По-видимому, переломным моментом в отношениях башкир с монголами и признания первыми сюзеренитета над собою власти Угэдэя было появление в одной из походных ставок завоевателей летом все того же 1236 года вождя племени усерген Муйтэна. Нет ничего удивительного в том, что усергены, подвергавшиеся на протяжении долгих лет непрекращающемуся давлению со стороны монголов и потерявшие в бесконечной войне с ними многих своих батыров, были вынуждены в конце концов покориться, как, впрочем, и другие башкирские племена. Вокруг личности самого Муйтэна (а в том, что он действительно существовал, сомневаться не приходится) накопилось достаточно противоречивых эпических свидетельств, так что впору задуматься над отдельным исследованием о нем как о первом башкирском владетеле, но отнюдь не мифическом, а управлявшем своими родовыми землями, входившими в состав централизованного раннефеодального государства, коим являлась Монгольская империя. Тем не менее Муйтэн «легендарный» из статьи в статью, из книги в книгу кочует, хотя и с оговорками, но все-таки в качестве переговорщика, и не с кем-нибудь, а с самим Чингис-ханом. Нет смысла вдаваться в полемику по поводу того, кем в евразийских масштабах являлся Чингис-хан и кем был Муйтэн — «весовые категории» разные, однако привести выдержки, имеющиеся в башкирском эпосе и шежере, отображающие как будто имевшее место непосредственное их общение между собой, вполне уместно.

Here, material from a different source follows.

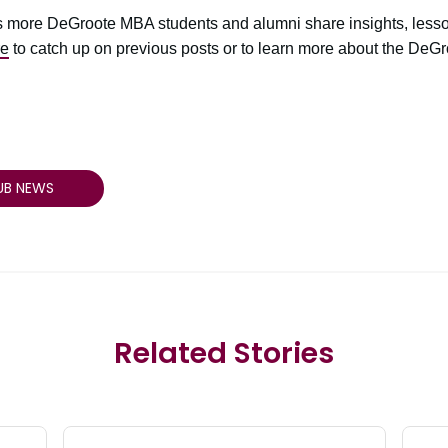
 more DeGroote MBA students and alumni share insights, lesso
re
to catch up on previous posts or to learn more about the DeG
UB NEWS
Related Stories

Шежере башкир племени усерген гласит:
«3. Прошли [времена] детей Адама, 4. Наступила эпоха Чингиз-хана. 5. Прадед башкирского народа, 6. Сын бия Ток-саба, 7. Муйтен его имя… 23. Пять пар верблюдов он нагрузил [подарками], 24. Ездил он к Чингиз-хану. 25. Хан оказал ему почести, 26. Посадил его рядом с собой. 27. Получил он похвалу от хана, 28. Визиром сделал его [хан] за жизнерадостность, 29. Во всем он угождал падишаху, 30. Украшал его окружение, 31. Оказывал ему много почестей и уважения, 32. Если [хан] говорил пой — [он] пел, 33. Если просил рассказывать — рассказывал, 34. Каждое желание [хана] он исполнял[87], 35. Вернувшись оттуда, Муйтен-бий, 36. В своей стране был бием» [5, с. 84–85].
В свою очередь, отрывок из кубаира «Муйтэн» вторит вышеприведенному фрагменту шежере:
В реальности все было не так: с огромной долей вероятности можно утверждать, что Муйтэн-бий никогда не встречался с Чингис-ханом. Несмотря на то что еще во времена «сартаульской» кампании 1219–1223 годов Джучи и Чагатай совершали глубокие рейды в Дешт-и-Кипчак, в ходе которых не исключены были столкновения монголов с башкирами, говорить, что в результате этих рейдов усергены были хоть как-то подчинены воле великого каана, не приходится. Необходимо учитывать, что булгарские и башкирские сторожевые заставы и укрепленные пункты, расположенные на Яике, Сакмаре, Соке и представлявшие собой самый передний, пограничный рубеж их обороны, были сметены лишь в 1229–1232 годах. Вопрос: зачем Муйтэн-бию в начале 1220-х годов надо было ехать на поклон к Чингис-хану, коли в те времена монголы не без помощи башкир были отброшены от Волжской Булгарии, кипчаки искали покровительства и защиты у иштяков (читай, башкир), а земли собственно усерген находились под прикрытием сторожевых застав? Единственным местом, где гипотетически могла бы случиться встреча Чингис-хана с Муйтэном, следует считать местность Кулан-баши, где летом 1224 года состоялся курултай, но доказательств тому, даже косвенных, не существует.
87
Пункты из приведенного шежере за номерами 32–34 убедительно доказывают (хотя и в иносказательной форме) факт подчинения усерген монголами.